P’tit-Jy faisait les boulevards et la Chaussée-d’Antin depuis cinq ou six ans, jamais on ne l’avait chauffée. Ce soir-là, Sophie la retrouva sous une porte, rue de Provence : « Eh bien ! dit P’tit-Jy, ça va ? » Sophie ne répondit pas. « Et hier soir ? » Sophie baissa la tête. « Je parie que tu t’es encore fait poser un lapin. — Oui, fit tout bas Sophie. — Ah ! ben vrai ! j’te cause pus, t’es trop gourde ! — Oh ! P’tit-Jy !… — C’est vrai, tu te dessaleras jamais alors ! »
P’tit-Jy avait un parapluie, elles remontèrent ensemble jusqu’au boulevard, et là, P’tit-Jy quitta Sophie : « Quand je te le dis, Fifi ! Fais-les payer d’avance… »
Le boulevard était presque désert. Quelques passants se hâtaient. Sous la marquise d’un café, deux agents et des camelots s’abritaient. Le trottoir mouillé, plein de reflets, indéfiniment s’allongeait sous les pas des filles. De temps en temps, au trot lourd de ses trois chevaux qui flaquaient dans les mares, un omnibus passait.
Sophie marchait, les bottines gonflées d’eau, elle avait froid. Devant elle, une femme posait sa main sur le bras d’un passant. « Tu viens, mon loup ? » Il ne répondait pas… Ah ! ce soir, c’était sûr ! elle ne trouverait rien — et demain : à la rue ! Que ferait-elle alors ?…

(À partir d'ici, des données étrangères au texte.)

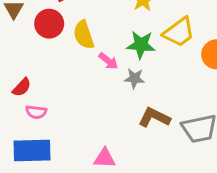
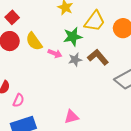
pink semicircle: (36, 112) -> (18, 100), turned -56
brown L-shape: (154, 117) -> (98, 57), moved, turned 40

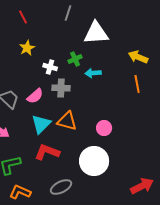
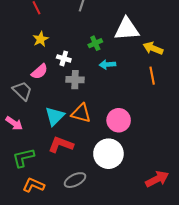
white triangle: (96, 33) -> (127, 29), moved
green cross: (75, 59) -> (95, 43), moved
pink semicircle: (35, 96) -> (40, 72), moved
pink circle: (104, 128) -> (119, 120), size x1.5

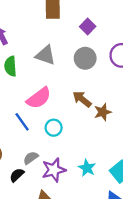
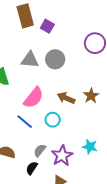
purple square: (88, 27) -> (47, 26), moved
gray circle: (85, 58) -> (55, 59), moved
brown arrow: (82, 99) -> (66, 98), moved

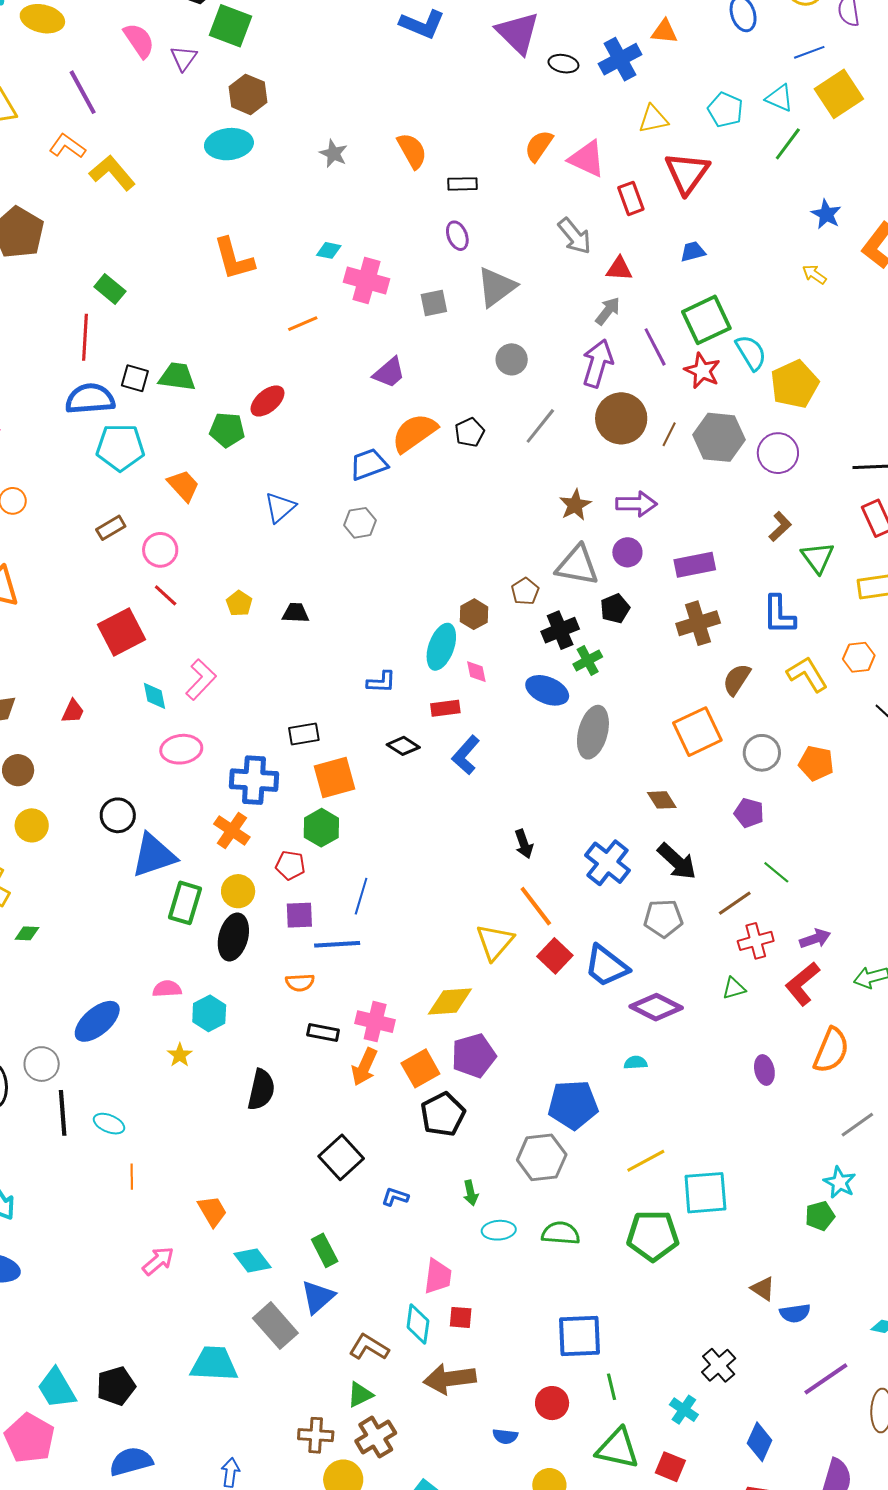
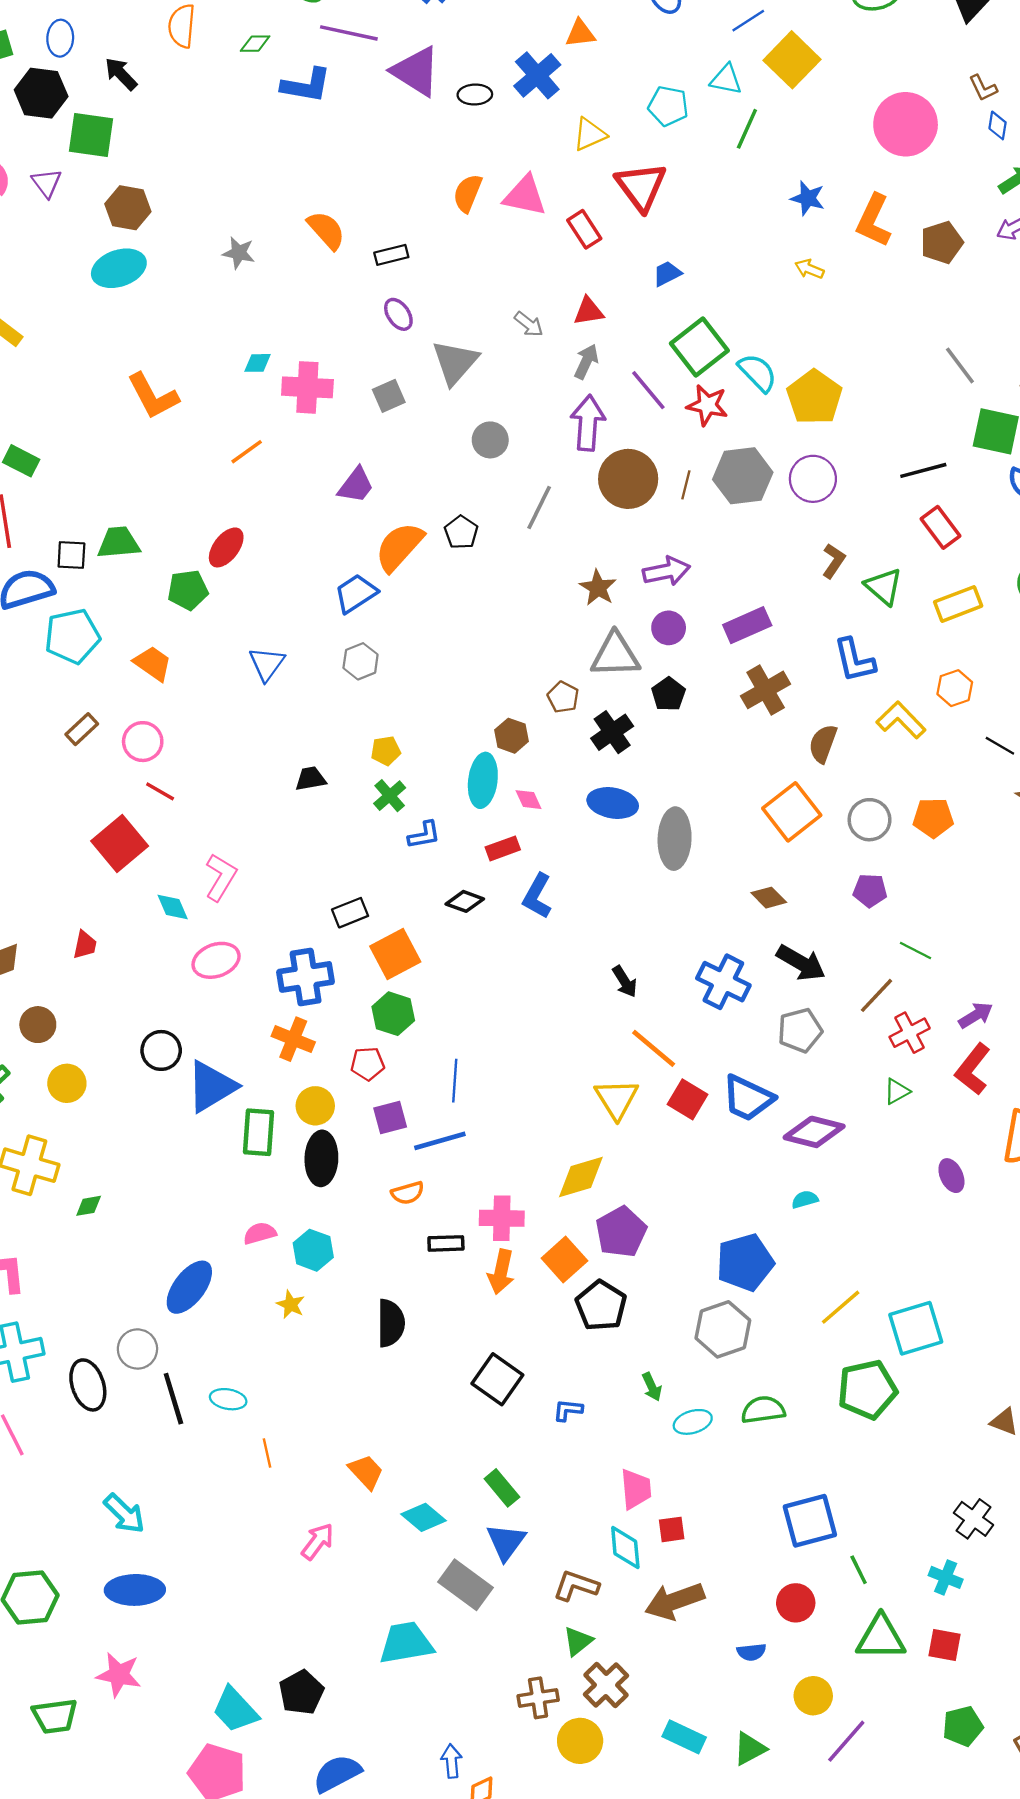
gray arrow: (575, 236) -> (529, 324), moved, size x0.7
yellow pentagon: (239, 603) -> (386, 751), moved, turned -30
green cross: (588, 661) -> (390, 796), moved

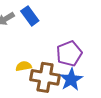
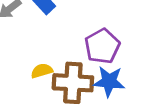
blue star: (71, 79) -> (109, 81), turned -30

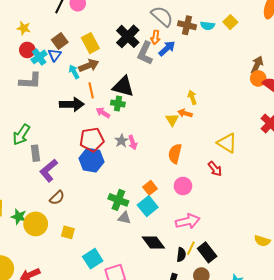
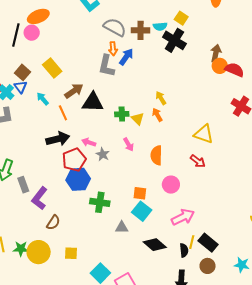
black cross: (128, 36) -> (174, 40), moved
brown arrow: (89, 66) -> (74, 91), moved
green cross: (118, 103) -> (122, 114), moved
black arrow: (72, 104) -> (58, 139), moved
pink arrow: (103, 113) -> (89, 142), moved
orange arrow: (185, 113) -> (157, 115), turned 56
yellow triangle: (172, 120) -> (138, 119), moved
pink arrow: (133, 142) -> (128, 144), moved
orange square: (150, 188) -> (140, 193), turned -32
green cross: (118, 200) -> (100, 202), moved

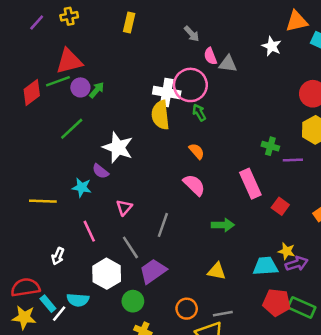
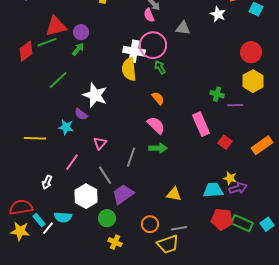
pink semicircle: (210, 56) -> (149, 15), moved
purple circle: (80, 87) -> (81, 32), moved
green arrow: (223, 225) -> (158, 148), moved
pink line: (89, 231) -> (72, 162), turned 60

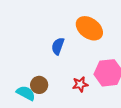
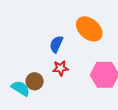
red star: (80, 84) -> (60, 68), moved

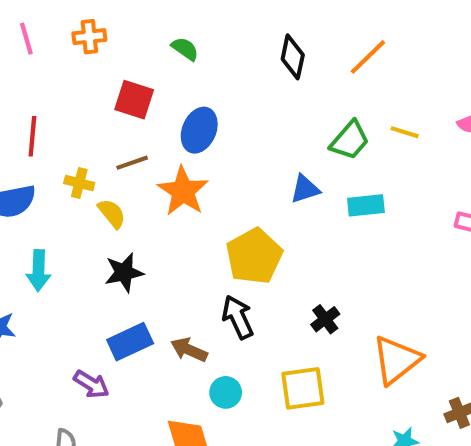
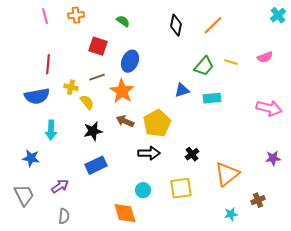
black arrow: (238, 317) -> (149, 153), turned 115
brown arrow: (189, 350) -> (125, 121), moved
purple arrow: (91, 384) -> (60, 186), moved, turned -66

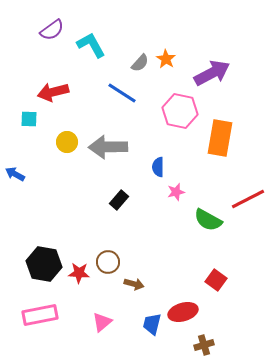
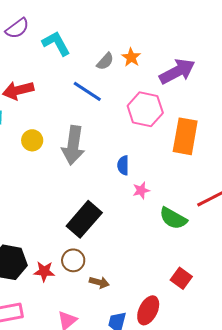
gray arrow: (108, 147) -> (73, 145), turned -81
black rectangle: (119, 200) -> (84, 219), moved, size x1.8
red ellipse: (183, 312) -> (148, 310), turned -48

Mais un homme l’a regardée, au prochain réverbère, sous la lumière, il l’examine… « Eh bien ! oui, venez, venez donc ! »… Il s’en va ! Ce n’est pas ainsi alors qu’il fallait s’y prendre avec celui-là ; oui, il y a des hommes qui n’aiment pas qu’on soit trop hardie, oui, mais comment le savoir ? Il serait peut-être venu… Ah ! dire qu’il y a si peu d’hommes, et en rater un par bêtise ! Que je suis fatiguée, mon Dieu ! ah ! je suis malheureuse !… Tiens ! Mais cet homme-là qui me regardait, c’était peut-être un mœurs ? S’il me regardait pour me reconnaître un jour ? Un peut-être à qui une aura parlé !… Bon ! une voiture ! De la boue sur la joue !… Comme il pleut ! j’ai les cheveux mouillés et des gouttes dans le cou… froid… Celui-là, avec son mégot, qu’est-ce qu’il veut ? il rit. « Ça irait bien mieux, Fifi, si tu prenais un petit homme. » Laissez-moi tranquille !… Et celle-là qui vient, elle va me dire quoi ? — Elle ne m’a rien dit…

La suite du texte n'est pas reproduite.